EXERCISE DETAILS
Word for word, print each record, dropping any image it holds.

*** Opening of EXTRACTED MATERIAL ***

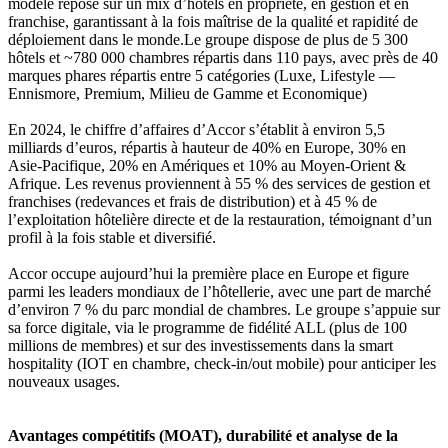
modèle repose sur un mix d’hôtels en propriété, en gestion et en
franchise, garantissant à la fois maîtrise de la qualité et rapidité de
déploiement dans le monde.Le groupe dispose de plus de 5 300
hôtels et ~780 000 chambres répartis dans 110 pays, avec près de 40
marques phares répartis entre 5 catégories (Luxe, Lifestyle —
Ennismore, Premium, Milieu de Gamme et Economique)
En 2024, le chiffre d’affaires d’Accor s’établit à environ 5,5
milliards d’euros, répartis à hauteur de 40% en Europe, 30% en
Asie-Pacifique, 20% en Amériques et 10% au Moyen-Orient &
Afrique. Les revenus proviennent à 55 % des services de gestion et
franchises (redevances et frais de distribution) et à 45 % de
l’exploitation hôtelière directe et de la restauration, témoignant d’un
profil à la fois stable et diversifié.
Accor occupe aujourd’hui la première place en Europe et figure
parmi les leaders mondiaux de l’hôtellerie, avec une part de marché
d’environ 7 % du parc mondial de chambres. Le groupe s’appuie sur
sa force digitale, via le programme de fidélité ALL (plus de 100
millions de membres) et sur des investissements dans la smart
hospitality (IOT en chambre, check-in/out mobile) pour anticiper les
nouveaux usages.
Avantages compétitifs (MOAT), durabilité et analyse de la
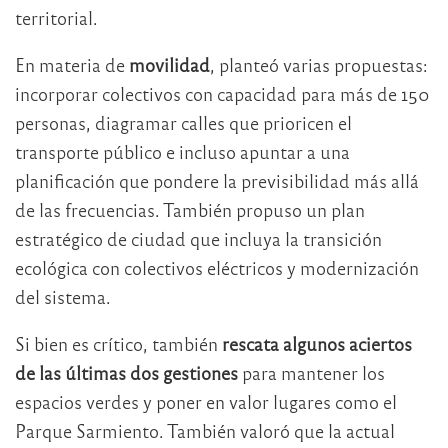
territorial.
En materia de
movilidad
, planteó varias propuestas:
incorporar colectivos con capacidad para más de 150
personas, diagramar calles que prioricen el
transporte público e incluso apuntar a una
planificación que pondere la previsibilidad más allá
de las frecuencias. También propuso un plan
estratégico de ciudad que incluya la transición
ecológica con colectivos eléctricos y modernización
del sistema.
Si bien es crítico, también
rescata algunos aciertos
de las últimas dos gestiones
para mantener los
espacios verdes y poner en valor lugares como el
Parque Sarmiento. También valoró que la actual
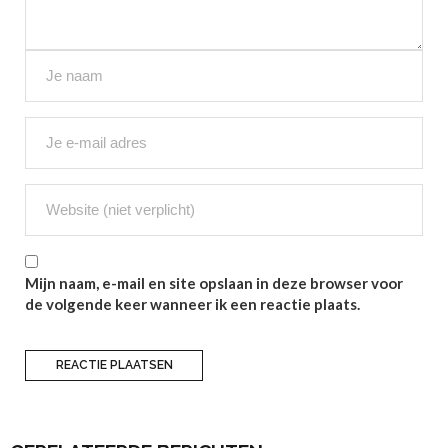
Mijn naam, e-mail en site opslaan in deze browser voor
de volgende keer wanneer ik een reactie plaats.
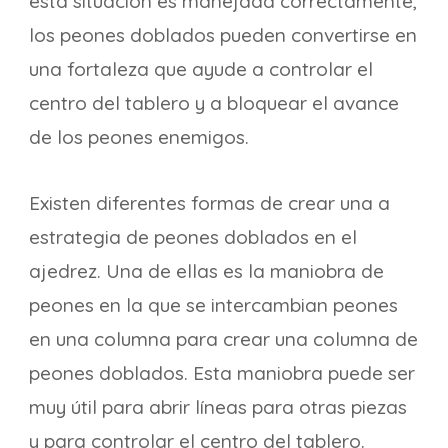
esta situación es manejada correctamente,
los peones doblados pueden convertirse en
una fortaleza que ayude a controlar el
centro del tablero y a bloquear el avance
de los peones enemigos.
Existen diferentes formas de crear una a
estrategia de peones doblados en el
ajedrez. Una de ellas es la maniobra de
peones en la que se intercambian peones
en una columna para crear una columna de
peones doblados. Esta maniobra puede ser
muy útil para abrir líneas para otras piezas
y para controlar el centro del tablero.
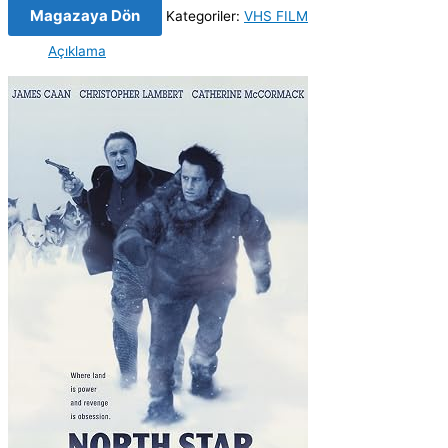
Magazaya Dön
Kategoriler:
VHS FILM
Açıklama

*** Close of EXTRACTED MATERIAL ***

EXERCISE OUTPUT
modèle repose sur un mix d’hôtels en propriété, en gestion et en
franchise, garantissant à la fois maîtrise de la qualité et rapidité de
déploiement dans le monde.Le groupe dispose de plus de 5 300
hôtels et ~780 000 chambres répartis dans 110 pays, avec près de 40
marques phares répartis entre 5 catégories (Luxe, Lifestyle —
Ennismore, Premium, Milieu de Gamme et Economique)
En 2024, le chiffre d’affaires d’Accor s’établit à environ 5,5
milliards d’euros, répartis à hauteur de 40% en Europe, 30% en
Asie-Pacifique, 20% en Amériques et 10% au Moyen-Orient &
Afrique. Les revenus proviennent à 55 % des services de gestion et
franchises (redevances et frais de distribution) et à 45 % de
l’exploitation hôtelière directe et de la restauration, témoignant d’un
profil à la fois stable et diversifié.
Accor occupe aujourd’hui la première place en Europe et figure
parmi les leaders mondiaux de l’hôtellerie, avec une part de marché
d’environ 7 % du parc mondial de chambres. Le groupe s’appuie sur
sa force digitale, via le programme de fidélité ALL (plus de 100
millions de membres) et sur des investissements dans la smart
hospitality (IOT en chambre, check-in/out mobile) pour anticiper les
nouveaux usages.
Avantages compétitifs (MOAT), durabilité et analyse de la
territorial.
En materia de
movilidad
, planteó varias propuestas:
incorporar colectivos con capacidad para más de 150
personas, diagramar calles que prioricen el
transporte público e incluso apuntar a una
planificación que pondere la previsibilidad más allá
de las frecuencias. También propuso un plan
estratégico de ciudad que incluya la transición
ecológica con colectivos eléctricos y modernización
del sistema.
Si bien es crítico, también
rescata algunos aciertos
de las últimas dos gestiones
para mantener los
espacios verdes y poner en valor lugares como el
Parque Sarmiento. También valoró que la actual
Mijn naam, e-mail en site opslaan in deze browser voor
de volgende keer wanneer ik een reactie plaats.
esta situación es manejada correctamente,
los peones doblados pueden convertirse en
una fortaleza que ayude a controlar el
centro del tablero y a bloquear el avance
de los peones enemigos.
Existen diferentes formas de crear una a
estrategia de peones doblados en el
ajedrez. Una de ellas es la maniobra de
peones en la que se intercambian peones
en una columna para crear una columna de
peones doblados. Esta maniobra puede ser
muy útil para abrir líneas para otras piezas
y para controlar el centro del tablero.
Magazaya Dön
Kategoriler:
VHS FILM
Açıklama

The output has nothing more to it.